What should you do if someone you love has a panic attack? Kat Naish shares her top tips to help a loved one combat the physical and emotional symptoms.
My husband for has been diagnosed with anxiety and depression, and I interviewed him for this article. He started experiencing regular panic attacks about nine years ago, which affected us both. We battled on and off for at least three years before things began to calm down.
Today, depression is still very much a part of our lives, but the panic attacks are under control. This is mainly down to all my husband's work and some valuable lessons I learned along the way.
I want to share what we both learned during this journey to help you support a loved one through a panic attack and the anxiety that comes with it.
Understanding a panic attack
In our experience, there is not much another person can do when somebody is in the midst of a full-blown panic attack. A long time ago, when I was trying to understand what my husband was going through, I read a metaphor that helped me a lot:
"Imagine sitting at the open door of a small aircraft, about one thousand metres in the sky. Picture the scene with all the noise, the force of the wind, and the terrifying view. You are about to jump. Your heart is racing, you might feel sick, or you can't breathe. You are dealing with everything that is going on.

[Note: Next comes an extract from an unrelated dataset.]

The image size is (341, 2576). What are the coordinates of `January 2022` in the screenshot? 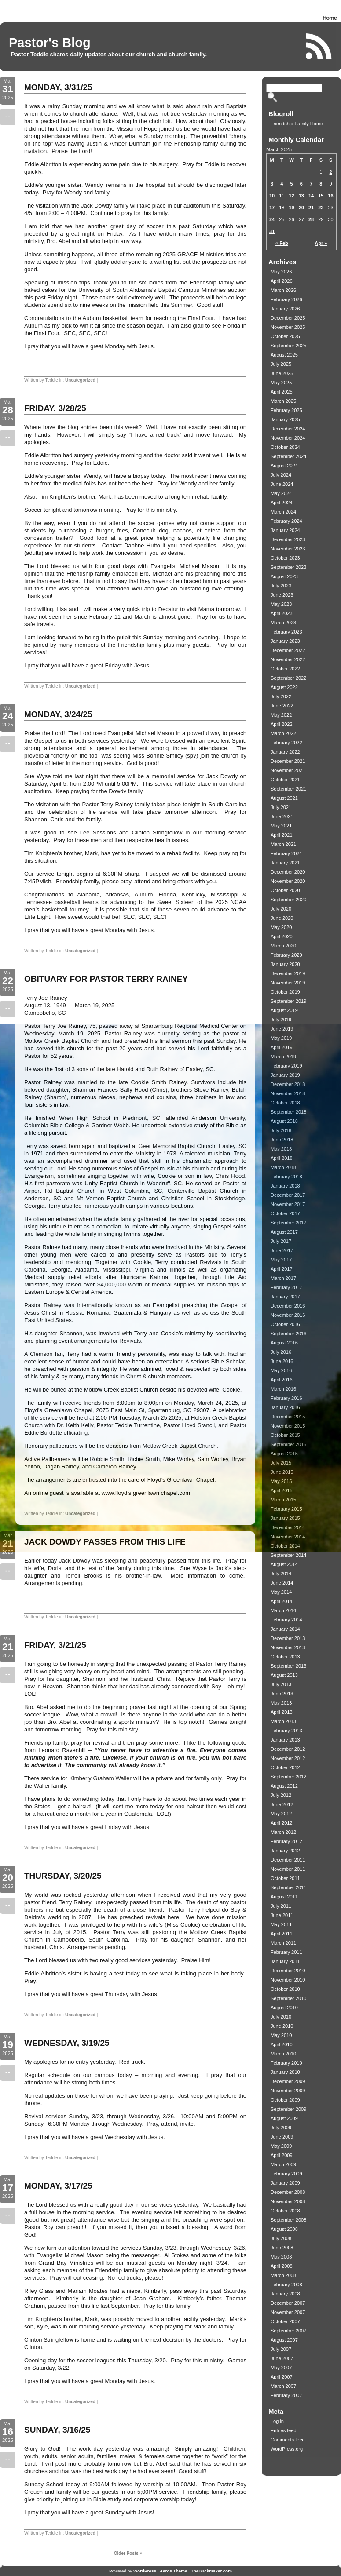 It's located at (285, 751).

"Now imagine your boss tapping you on the shoulder as this goes on, asking you for the total sales in Week 20 this year. Can you even understand this question? Let alone answer?"
During a panic attack, a lot of stuff is happening in your loved one's head. They might be unable to answer questions or hold conversations because they are dealing with an extremely scary situation. This is on top of all the physical symptoms that their body will be throwing at them.

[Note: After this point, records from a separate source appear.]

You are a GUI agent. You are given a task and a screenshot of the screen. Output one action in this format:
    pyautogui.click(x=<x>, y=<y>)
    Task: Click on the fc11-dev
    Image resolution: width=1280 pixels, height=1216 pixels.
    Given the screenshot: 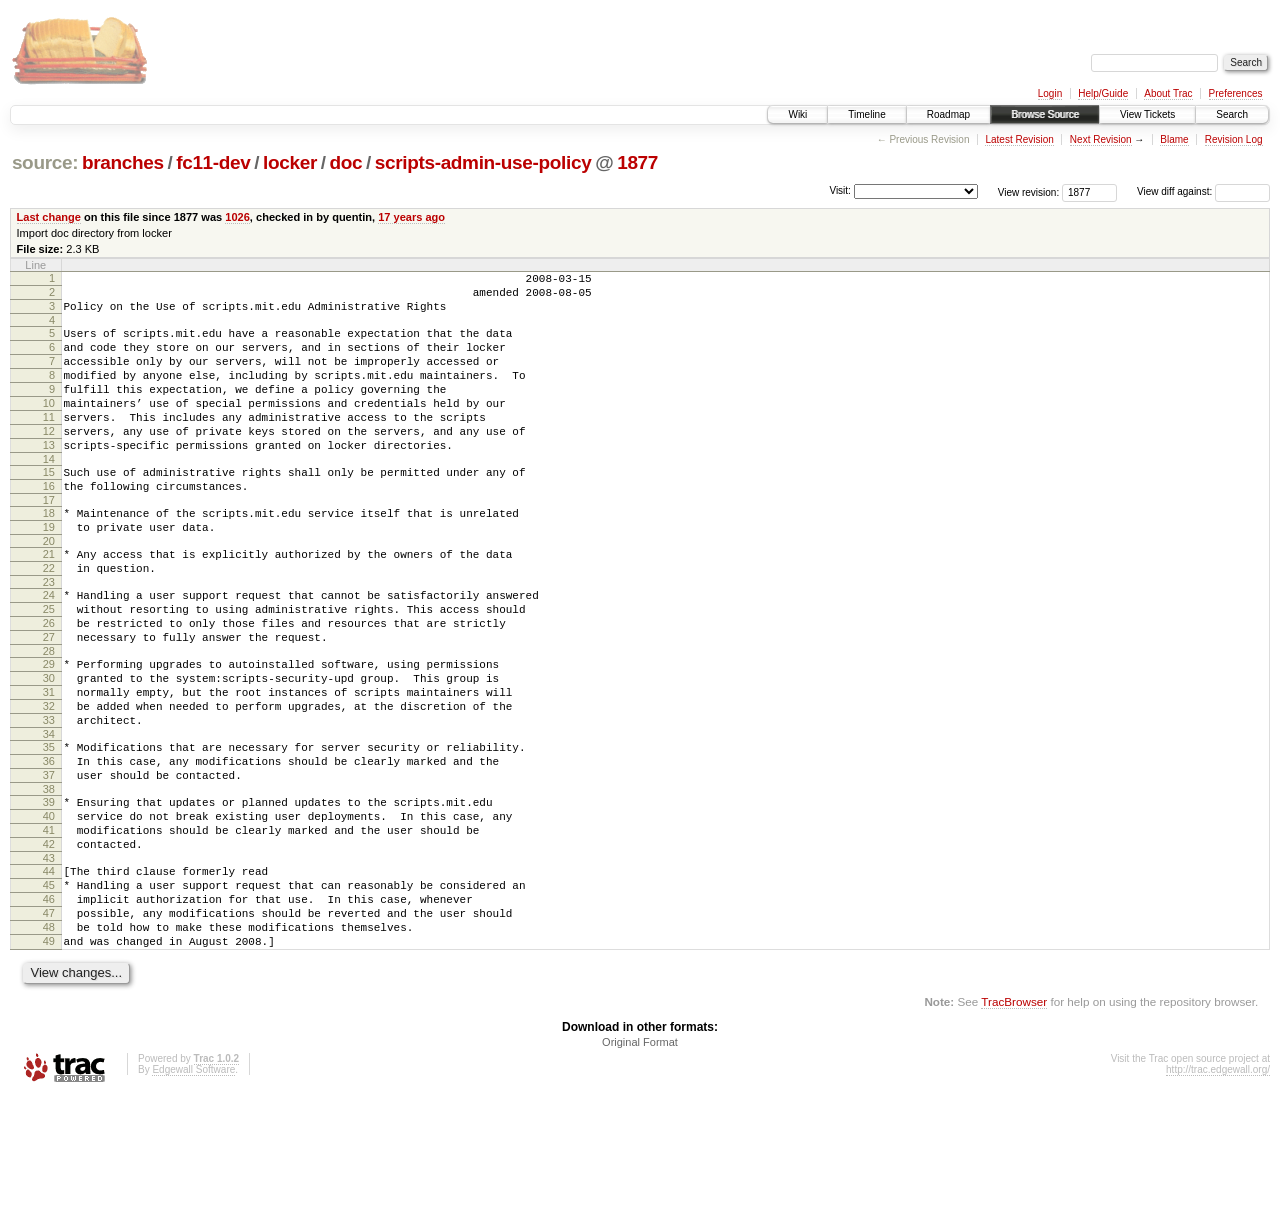 What is the action you would take?
    pyautogui.click(x=213, y=162)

The symptoms are genuine. My husband's panic attacks manifested themselves by affecting his breathing. His breath got so heavy that he physically ached. We spent a few nights in A&E, where his observations were clear, yet he struggled for air. We spent many more nights in the hospital car park, which seemed just about close enough for him to feel safe.
How you can help
The most important thing you can do to help during an acute panic attack is to ensure your loved one feels safe. Let them feel your presence. If a hug is too much for them to tolerate or you can't hug them because of the current circumstances, be there with them.
Panic attacks can indicate a heap of other anxiety-related issues and are only the tip of the iceberg. In our experience, if my husband experiences severe panic attacks, its means he is also experiencing near-constant anxiety. If your loved one has panic attacks, they are likely living in fear every day. Often, it is fear of fear itself and the fear of having another attack.
As a couple who have lived with panic attacks, here are our top tips for helping a loved one cope:
Often places are triggers. A big supermarket or a hospital, for example. When faced with these, have their back. If they're scared of others seeing them, discreetly let them know you're there for them. Use words to reassure them and remind them the appointment won't take long.
Try to distract them
Talk about things that will help them take their mind off the situation. Ask them questions that take them to another place in their minds. Perhaps remind them of a holiday you took together or one you are looking forward to going on.